I maligni assicurano che al centro della questione ci sia un posto di governo nell’imminente rimpasto estivo
Dal centrosinistra al centrodestra, ecco spuntare ancora una volta il gruppo dei verdiniani. Più che una notizia è diventata una leggenda. Nel Palazzo si racconta ormai da giorni l’imminente nascita del gruppo guidato da Denis Verdini. Una quindicina di senatori, in gran parte provenienti da Forza Italia, pronti a schierarsi con la maggioranza per sostenere il percorso delle riforme. I nomi girano, le indiscrezioni anche. Di certo al momento non c’è ancora nulla. Ma i retroscena giornalistici assicurano che lo strappo tra Silvio Berlusconi e il suo storico collaboratore toscano si sarebbe già consumato.

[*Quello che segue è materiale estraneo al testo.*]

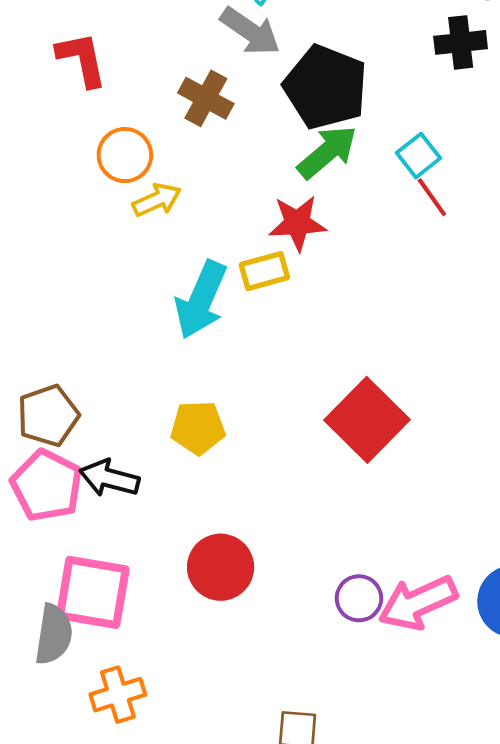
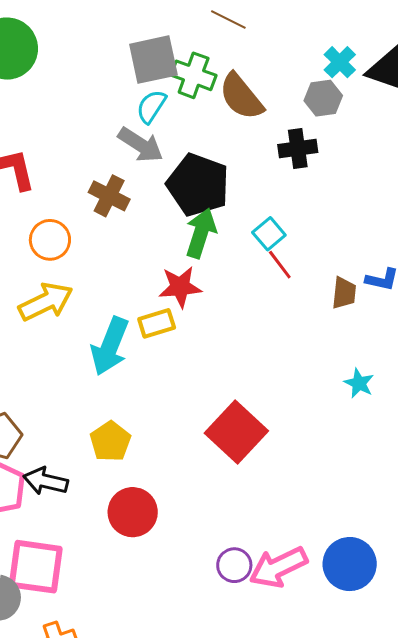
green arrow: (327, 152) -> (201, 233), turned -30
yellow arrow: (157, 200) -> (46, 302), moved, size x1.5
yellow pentagon: (198, 428) -> (110, 441), turned -30
red circle: (221, 567) -> (133, 512), moved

Intanto la vicesegretaria democrat Debora Serracchiani ha lasciato ben spalancate le porte di un’intesa. «Noi non stiamo cercando nessuno» ha chiarito in un’intervista al Corriere. Sulle riforme il Partito democratico proverà a partire dall’unità all’interno del gruppo parlamentare (all’assemblea nazionale di sabato sarà proprio questo l’argomento principale al centro della discussione). Ma se arrivasse qualche aiuto non richiesto, tanto meglio. «Se c’è qualche senatore che vuole votare le riforme e magari ha anche contribuito a scriverle – le parole della Serracchiani – Non si comprende perché non si dovrebbe lavorare insieme».

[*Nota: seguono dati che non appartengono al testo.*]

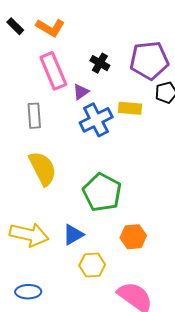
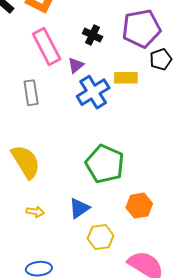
yellow semicircle: (43, 168) -> (26, 162), moved
yellow arrow: (29, 235) -> (35, 212), size x0.5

Nel Partito democratico qualcuno spera negli ex leghisti. Occhi puntati a martedì prossimo, quando Flavio Tosi presenterà a Roma il suo nuovo partito
Le maggioranze variabili aumentano. E raggiungono scenari fino a poco tempo fa impensabili. Se un sostegno alla maggioranza arrivasse dagli ex leghisti? Nel Partito democratico qualcuno ci spera. Occhi puntati a martedì prossimo, quando Flavio Tosi presenterà a Roma il suo nuovo partito. Il sindaco di Verona può contare su una piccola squadra di parlamentari veneti. Sono tre deputati e tre senatori. Un movimento ancora piccolo, ma in grado di fare la differenza a Palazzo Madama. Per il momento siamo solo alle ipotesi. I tosiani assicurano di non aver nulla a che fare con il governo renziano. Si considerano una forza politica di centrodestra, in antitesi alla maggioranza che sostiene il premier. Eppure qualcuno si lascia sfuggire che in Aula, quando sarà il momento di votare, si deciderà di volta in volta. Pragmaticamente, senza accordi sottobanco, in base a ciascun provvedimento. Intanto negli ultimi giorni è iniziata una polemica a distanza con il segretario leghista Matteo Salvini.

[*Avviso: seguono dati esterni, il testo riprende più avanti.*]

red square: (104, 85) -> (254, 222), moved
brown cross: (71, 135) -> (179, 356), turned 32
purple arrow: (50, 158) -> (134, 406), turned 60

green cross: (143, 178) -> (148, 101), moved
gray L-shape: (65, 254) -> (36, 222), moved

Al leader padano, che li aveva accusati di essere “poltronari di professione”, i tosiani hanno risposto per le rime, ironizzando sul progetto di uscita dall’euro. Segno che la ricomposizione del centrodestra è ancora lontana. Nella maggioranza si segue con interesse la situazione: la pattuglia di ex leghisti al Senato è tutta al femminile. Si tratta di Patrizia Bisinella, Raffaela Bellot ed Emanuela Munerato. Iscritte al misto, le tre hanno già dato vita alla componente “Federalismo autonomie e libertà”. Alla Camera sono in corso i preparativi per il varo del partito. Poche le indiscrezioni: il deputato Roberto Caon avrebbe ricevuto l’incarico di organizzare la struttura tosiana a Roma e nel Meridione. Una struttura che si articolerà inevitabilmente attorno alla fondazione “Ricostruiamo il Paese” del sindaco veronese.